*Problem to solve*
Find the line in the entries below that contains "(The Sinister Flame)". Repeat it exactly, and every line after it through the line that contains "Now Orthodoxy dive".

*Exercise materials*
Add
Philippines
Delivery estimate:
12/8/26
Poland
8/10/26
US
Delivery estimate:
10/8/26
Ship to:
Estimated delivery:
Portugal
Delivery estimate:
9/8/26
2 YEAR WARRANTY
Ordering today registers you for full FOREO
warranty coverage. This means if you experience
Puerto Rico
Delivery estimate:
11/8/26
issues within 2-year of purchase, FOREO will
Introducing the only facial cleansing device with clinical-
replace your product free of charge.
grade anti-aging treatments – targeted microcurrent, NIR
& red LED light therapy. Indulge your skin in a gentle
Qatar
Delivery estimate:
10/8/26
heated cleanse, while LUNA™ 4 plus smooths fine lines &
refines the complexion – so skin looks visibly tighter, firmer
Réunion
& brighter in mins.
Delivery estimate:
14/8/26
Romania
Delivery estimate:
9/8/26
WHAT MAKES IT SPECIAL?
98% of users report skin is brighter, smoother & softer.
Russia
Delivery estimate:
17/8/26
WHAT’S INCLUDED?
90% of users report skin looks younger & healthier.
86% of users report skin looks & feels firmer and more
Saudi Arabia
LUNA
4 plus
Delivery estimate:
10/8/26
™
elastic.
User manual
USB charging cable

==

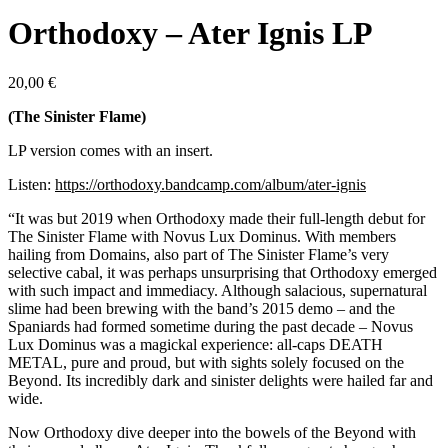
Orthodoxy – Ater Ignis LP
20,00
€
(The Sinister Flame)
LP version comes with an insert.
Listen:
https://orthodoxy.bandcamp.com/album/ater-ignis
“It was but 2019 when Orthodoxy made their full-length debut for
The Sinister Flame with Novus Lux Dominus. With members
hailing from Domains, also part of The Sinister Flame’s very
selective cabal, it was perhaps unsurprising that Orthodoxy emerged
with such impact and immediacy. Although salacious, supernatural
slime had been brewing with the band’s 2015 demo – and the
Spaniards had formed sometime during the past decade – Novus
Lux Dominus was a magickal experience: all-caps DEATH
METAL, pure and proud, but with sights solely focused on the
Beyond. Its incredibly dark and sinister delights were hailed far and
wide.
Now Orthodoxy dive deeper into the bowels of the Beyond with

*Response area*
(The Sinister Flame)
LP version comes with an insert.
Listen:
https://orthodoxy.bandcamp.com/album/ater-ignis
“It was but 2019 when Orthodoxy made their full-length debut for
The Sinister Flame with Novus Lux Dominus. With members
hailing from Domains, also part of The Sinister Flame’s very
selective cabal, it was perhaps unsurprising that Orthodoxy emerged
with such impact and immediacy. Although salacious, supernatural
slime had been brewing with the band’s 2015 demo – and the
Spaniards had formed sometime during the past decade – Novus
Lux Dominus was a magickal experience: all-caps DEATH
METAL, pure and proud, but with sights solely focused on the
Beyond. Its incredibly dark and sinister delights were hailed far and
wide.
Now Orthodoxy dive deeper into the bowels of the Beyond with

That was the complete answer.